Die schmerzhafte Einsicht

Werner und Himpsl – beide haben in Philosophie promoviert – nutzen ihr Fachwissen, um verschiedene Möglichkeiten aufzuzeigen, wie wir mit dem Alltag und dem Leben umgehen könnten – selbst dann, wenn sich beide haarsträubend rasant und grundlegend verändern.
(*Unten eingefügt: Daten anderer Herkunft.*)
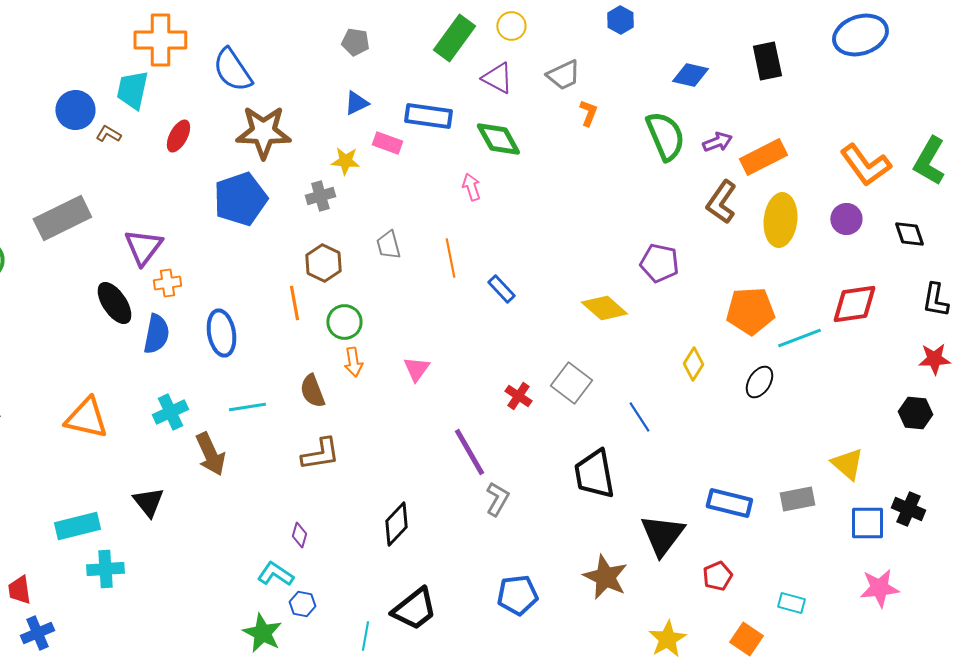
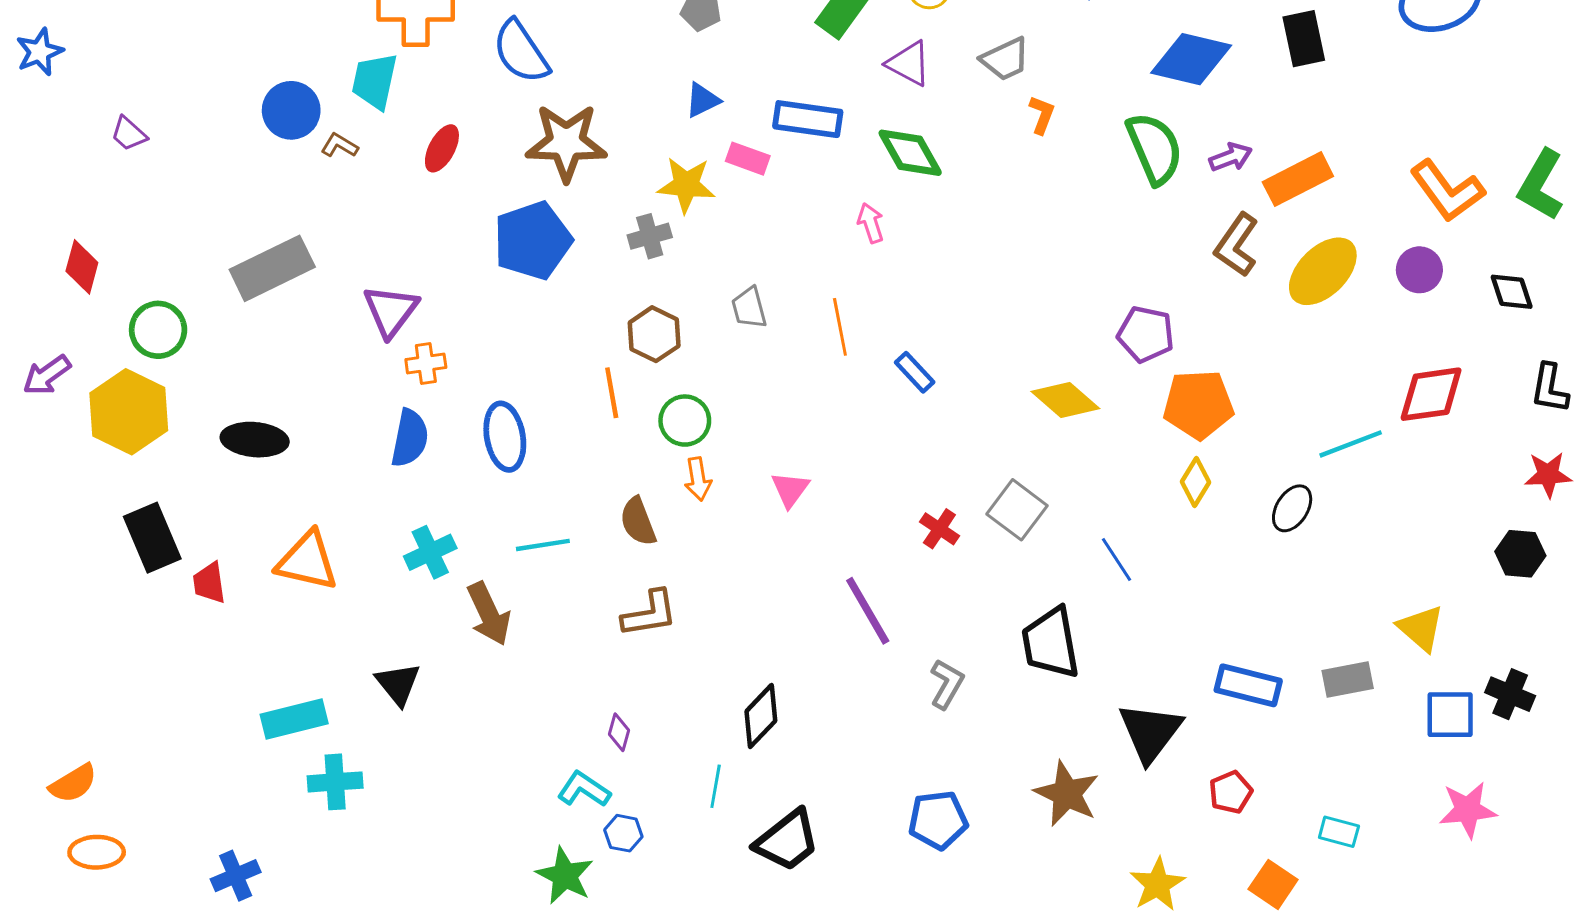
blue diamond: (690, 75) -> (1191, 59), size x1.5
yellow star: (345, 161) -> (686, 185), size x1.4
yellow ellipse: (780, 220) -> (1323, 271), turned 39
black ellipse: (114, 303) -> (255, 440), moved, turned -51
orange pentagon: (750, 311) -> (1198, 404), moved
gray L-shape: (497, 499) -> (947, 684), moved
red trapezoid: (19, 590) -> (209, 583), moved
cyan line: (365, 636) -> (716, 786), moved

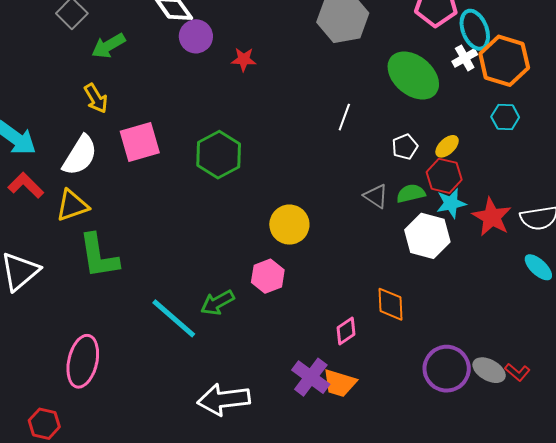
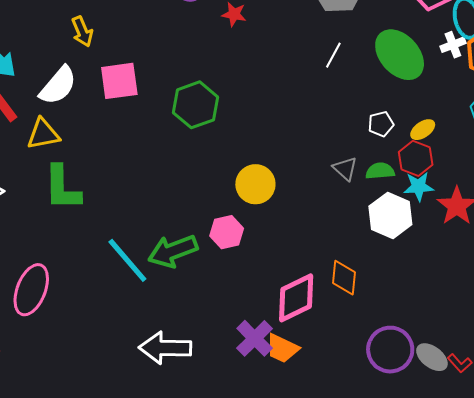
white line: (344, 117) -> (333, 55), moved
green arrow: (217, 303) -> (173, 251), size x1.4
pink diamond: (346, 331) -> (296, 298), size x1.8

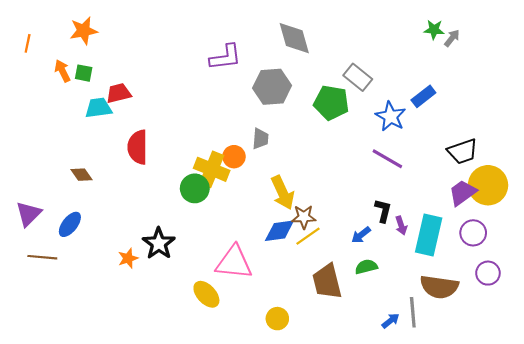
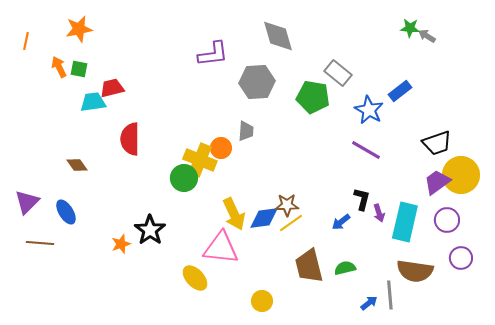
gray arrow: (452, 38) -> (427, 36), turned -96
yellow arrow: (283, 193) -> (234, 214), moved
blue ellipse: (70, 224) -> (66, 212), turned -70
green semicircle: (366, 267) -> (345, 268), moved

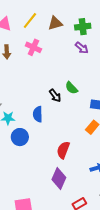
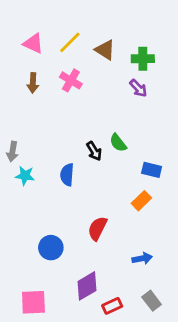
brown triangle: (55, 23) -> (105, 50), turned 42
blue circle: (20, 137) -> (51, 248), moved
purple diamond: (59, 179) -> (87, 286), moved, turned 30

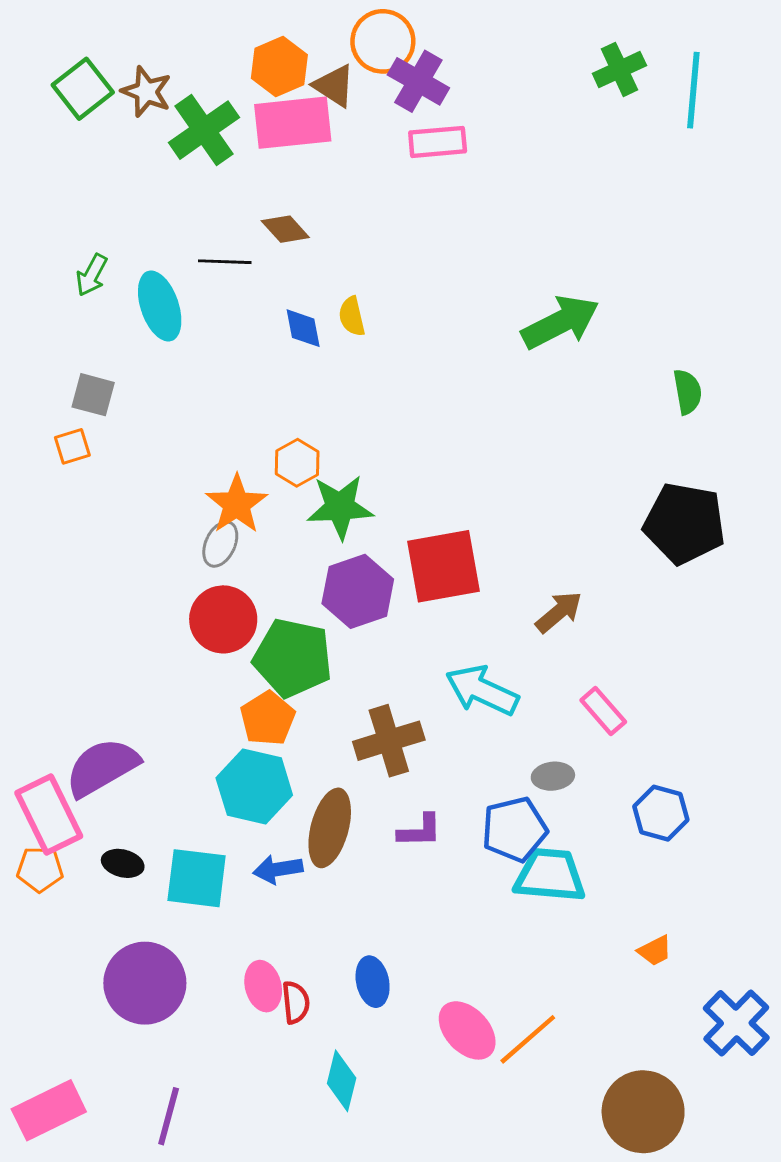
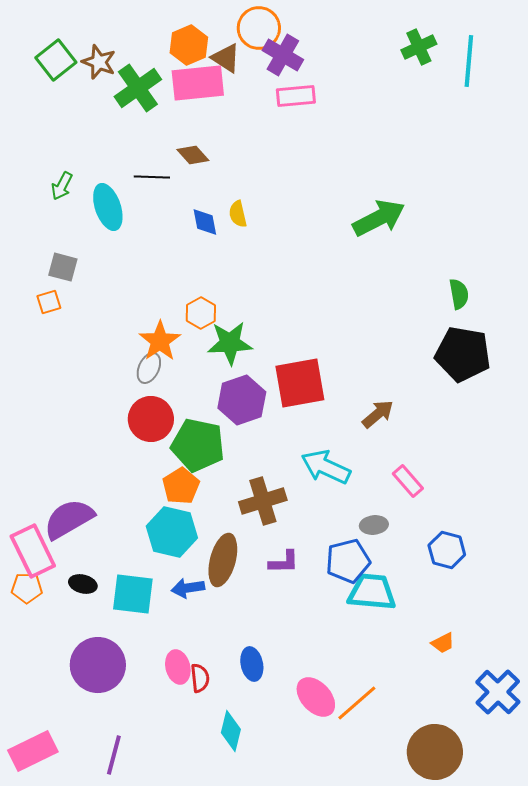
green semicircle: (687, 392) -> (459, 294), moved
Philosophische Ausflüge dominieren die sechs Kapitel des Buches, etwa das Werben für einen stoischen Umgang mit unseren eigenen Grenzen. „Wir alle werden limitiert: durch unsere Herkunft, durch unsere Körper, durch unsere finanziellen Möglichkeiten, durch die Gesetze der Physik, durch die Dämonen, die wir alle mit uns herumtragen“, schreiben Himpsl und Werner und fügen hinzu: „Diese Einsicht tut weh.“ Doch an dieser Stelle taucht dank der wohlüberlegten Ausführungen weniger Schmerz als vielmehr Erleichterung auf: Sie schmälern die Last, die die Denkweisen und Forderungen einer Leistungsgesellschaft mit sich bringen – etwa der Gedanke, man könne alles schaffen, wenn man nur hart genug arbeitet.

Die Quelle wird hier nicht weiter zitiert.